I decided to watch it again this year with the kids. I’ve written before about the danger of revisiting childhood favourites in your mid thirties (alright, late thirties). Sadly this was no exception. The effects were terribly dated, the pacing leaden and the child actors horribly wooden (when exactly did child actors get good?) As my son pointed out, as a piece of film making this is no Santa Paws 2: The Santa Pups.
But my daughter was somehow enchanted. True, she has a high tolerance for having relics from my childhood foisted upon her, but the series still had the power to cast a spell. ‘I love him daddy.‘ she said of dear old Cole Hawlings, played by Patrick Troughton, the former Doctor Who who is again cast as a centuries old sprightly trickster.

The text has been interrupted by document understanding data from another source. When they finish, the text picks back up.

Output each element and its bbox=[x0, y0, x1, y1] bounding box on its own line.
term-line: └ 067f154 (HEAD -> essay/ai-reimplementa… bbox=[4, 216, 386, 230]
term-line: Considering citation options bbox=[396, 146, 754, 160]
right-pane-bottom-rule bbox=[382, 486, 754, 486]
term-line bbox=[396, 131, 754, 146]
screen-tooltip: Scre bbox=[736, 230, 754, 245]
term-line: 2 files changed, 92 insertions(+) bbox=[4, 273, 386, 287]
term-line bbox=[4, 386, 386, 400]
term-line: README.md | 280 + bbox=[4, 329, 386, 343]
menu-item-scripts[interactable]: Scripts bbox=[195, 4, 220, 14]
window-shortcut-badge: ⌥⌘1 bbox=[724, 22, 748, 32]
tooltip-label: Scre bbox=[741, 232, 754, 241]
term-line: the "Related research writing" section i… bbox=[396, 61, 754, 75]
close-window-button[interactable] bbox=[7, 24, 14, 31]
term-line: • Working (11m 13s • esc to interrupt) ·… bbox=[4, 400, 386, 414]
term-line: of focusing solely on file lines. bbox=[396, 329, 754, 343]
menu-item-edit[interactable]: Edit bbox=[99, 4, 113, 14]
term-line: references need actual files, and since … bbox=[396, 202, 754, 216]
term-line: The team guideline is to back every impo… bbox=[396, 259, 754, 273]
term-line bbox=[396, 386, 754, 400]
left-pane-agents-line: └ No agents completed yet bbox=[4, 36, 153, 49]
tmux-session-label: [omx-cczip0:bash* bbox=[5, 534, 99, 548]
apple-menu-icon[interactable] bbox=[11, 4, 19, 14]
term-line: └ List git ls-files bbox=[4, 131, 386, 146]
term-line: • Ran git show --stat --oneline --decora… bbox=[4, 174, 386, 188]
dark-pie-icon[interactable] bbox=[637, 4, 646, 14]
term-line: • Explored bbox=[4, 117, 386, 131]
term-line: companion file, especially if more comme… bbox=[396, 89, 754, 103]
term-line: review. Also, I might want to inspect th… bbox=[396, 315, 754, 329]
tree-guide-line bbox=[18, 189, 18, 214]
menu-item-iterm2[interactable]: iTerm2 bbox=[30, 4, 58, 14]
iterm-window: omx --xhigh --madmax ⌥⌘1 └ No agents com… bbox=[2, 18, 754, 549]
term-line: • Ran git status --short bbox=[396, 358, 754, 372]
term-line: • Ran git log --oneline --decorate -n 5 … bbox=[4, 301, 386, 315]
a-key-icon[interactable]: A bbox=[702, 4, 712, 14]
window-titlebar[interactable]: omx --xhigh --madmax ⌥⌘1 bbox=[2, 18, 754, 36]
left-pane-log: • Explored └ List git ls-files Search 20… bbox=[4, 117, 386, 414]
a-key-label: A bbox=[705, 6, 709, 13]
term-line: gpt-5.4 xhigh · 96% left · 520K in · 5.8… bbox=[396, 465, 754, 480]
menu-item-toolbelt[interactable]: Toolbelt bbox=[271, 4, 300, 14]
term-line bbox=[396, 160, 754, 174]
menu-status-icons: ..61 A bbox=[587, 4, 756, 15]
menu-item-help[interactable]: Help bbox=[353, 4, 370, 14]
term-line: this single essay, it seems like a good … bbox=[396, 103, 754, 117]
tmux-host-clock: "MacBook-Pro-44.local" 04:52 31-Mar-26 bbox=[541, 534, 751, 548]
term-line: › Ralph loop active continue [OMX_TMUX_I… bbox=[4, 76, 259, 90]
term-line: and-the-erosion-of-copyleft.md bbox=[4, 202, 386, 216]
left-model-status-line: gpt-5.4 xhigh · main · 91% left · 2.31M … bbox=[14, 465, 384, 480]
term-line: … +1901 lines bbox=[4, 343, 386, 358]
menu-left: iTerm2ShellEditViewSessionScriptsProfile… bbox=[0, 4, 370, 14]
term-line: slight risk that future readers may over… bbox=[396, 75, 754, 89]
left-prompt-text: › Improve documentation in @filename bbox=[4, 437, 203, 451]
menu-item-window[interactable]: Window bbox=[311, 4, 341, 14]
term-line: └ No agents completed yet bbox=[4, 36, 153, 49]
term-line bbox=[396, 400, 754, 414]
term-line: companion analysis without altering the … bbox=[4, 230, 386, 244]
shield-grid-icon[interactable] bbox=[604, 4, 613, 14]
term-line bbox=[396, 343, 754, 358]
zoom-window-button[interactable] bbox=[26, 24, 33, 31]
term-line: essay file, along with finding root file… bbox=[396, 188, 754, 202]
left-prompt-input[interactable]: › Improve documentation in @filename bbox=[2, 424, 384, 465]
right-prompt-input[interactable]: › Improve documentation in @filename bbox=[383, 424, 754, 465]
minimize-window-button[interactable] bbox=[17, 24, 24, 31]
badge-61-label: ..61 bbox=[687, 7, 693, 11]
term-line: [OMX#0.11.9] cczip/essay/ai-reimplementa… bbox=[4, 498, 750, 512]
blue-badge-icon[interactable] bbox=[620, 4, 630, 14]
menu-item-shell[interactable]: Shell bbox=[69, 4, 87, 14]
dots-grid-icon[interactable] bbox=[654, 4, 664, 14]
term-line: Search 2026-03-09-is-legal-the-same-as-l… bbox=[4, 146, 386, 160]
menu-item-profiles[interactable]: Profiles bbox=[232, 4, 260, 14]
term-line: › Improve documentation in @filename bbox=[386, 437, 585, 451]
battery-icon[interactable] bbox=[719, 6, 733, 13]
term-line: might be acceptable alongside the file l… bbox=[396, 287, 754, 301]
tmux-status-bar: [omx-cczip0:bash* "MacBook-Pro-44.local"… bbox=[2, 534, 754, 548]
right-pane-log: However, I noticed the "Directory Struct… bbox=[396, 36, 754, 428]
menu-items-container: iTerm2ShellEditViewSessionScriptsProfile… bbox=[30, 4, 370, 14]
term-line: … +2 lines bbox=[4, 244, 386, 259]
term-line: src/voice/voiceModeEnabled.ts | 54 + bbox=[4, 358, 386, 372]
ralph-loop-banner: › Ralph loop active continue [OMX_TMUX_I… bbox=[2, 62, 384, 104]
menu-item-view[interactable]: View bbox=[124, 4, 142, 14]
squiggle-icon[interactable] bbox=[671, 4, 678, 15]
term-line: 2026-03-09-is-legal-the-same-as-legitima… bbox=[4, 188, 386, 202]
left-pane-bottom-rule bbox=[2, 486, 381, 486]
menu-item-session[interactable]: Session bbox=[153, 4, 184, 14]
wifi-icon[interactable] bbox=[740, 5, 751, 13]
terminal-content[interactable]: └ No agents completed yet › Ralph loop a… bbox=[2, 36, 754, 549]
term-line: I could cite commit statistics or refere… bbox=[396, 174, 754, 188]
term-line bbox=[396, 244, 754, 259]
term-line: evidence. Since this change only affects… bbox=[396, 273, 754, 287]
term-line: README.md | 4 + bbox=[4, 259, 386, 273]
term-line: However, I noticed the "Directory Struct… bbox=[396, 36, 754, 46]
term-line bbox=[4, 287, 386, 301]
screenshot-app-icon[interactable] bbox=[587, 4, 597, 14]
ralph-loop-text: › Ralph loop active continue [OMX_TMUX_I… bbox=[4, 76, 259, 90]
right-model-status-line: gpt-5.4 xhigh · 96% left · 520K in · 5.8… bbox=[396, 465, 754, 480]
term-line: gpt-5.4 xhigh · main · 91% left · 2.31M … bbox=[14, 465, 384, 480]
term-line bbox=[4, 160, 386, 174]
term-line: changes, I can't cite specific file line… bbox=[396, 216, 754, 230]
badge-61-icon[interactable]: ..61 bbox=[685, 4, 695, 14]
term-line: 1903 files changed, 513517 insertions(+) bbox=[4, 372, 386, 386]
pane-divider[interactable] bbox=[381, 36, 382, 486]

That magic is in large part due to the mesmerising force of the source material. John Masefield wrote the book in 1935, a sequel to his only other children’s story The Midnight Folk. It did what a low budget TV drama from the eighties could never do, mix the fantasy of christmas with high fantasy adventure.
The creaky flights of fantasy of the adaptaton are utterly involving here. Masefield chucks everything at us – a magic box, shrinking, time-slips, fairiy dances, metamorphosis, a flying car, talking animals, dodgy vicars… The list is endless, and by rights should be too much. But Masefield’s writing is so poetic and the plot so brilliantly paced that you suck it all up.
I’d like to issue another of my Bad Girl Warnings for my favourite character, the gun crazed Maria. Expelled from three schools, she faces any situation with the same hard-nosed gangster-like approach. She ingores dire warnings of ‘going with strangers’ and winds up kidnapped by the Abner Brown’s gang of dodgy curate wolves. On her release she shrugs it off with a plate full of ‘underdone chops and a spoonful of Sherry’. What a gal.
The Folio society, who did such a bang up job with Susan Cooper’s Dark is Rising, have produced another exquisite edition with illustrations by Sara Ogilvie. They’re a billion miles away from the original line drawings by John’s wife Judith Masefield. The New York review of Books reissued her version a couple of years ago, and although they are crude they served to make the book seem more timeless, feeling like they’d been torn from an old journal. I’d love to see them presented with the handwritten manuscript (if such a thing exists)
We’ve still got two episodes to go – saving those for Christmas Eve obviously. And although it’s been a mixed experience for me, I’m thrilled to have sparked my daughter’s interest. We’ll read the Folio version next year, and sucker for punishment that I am, might even give the TV version of The Children of Green Knowe another look.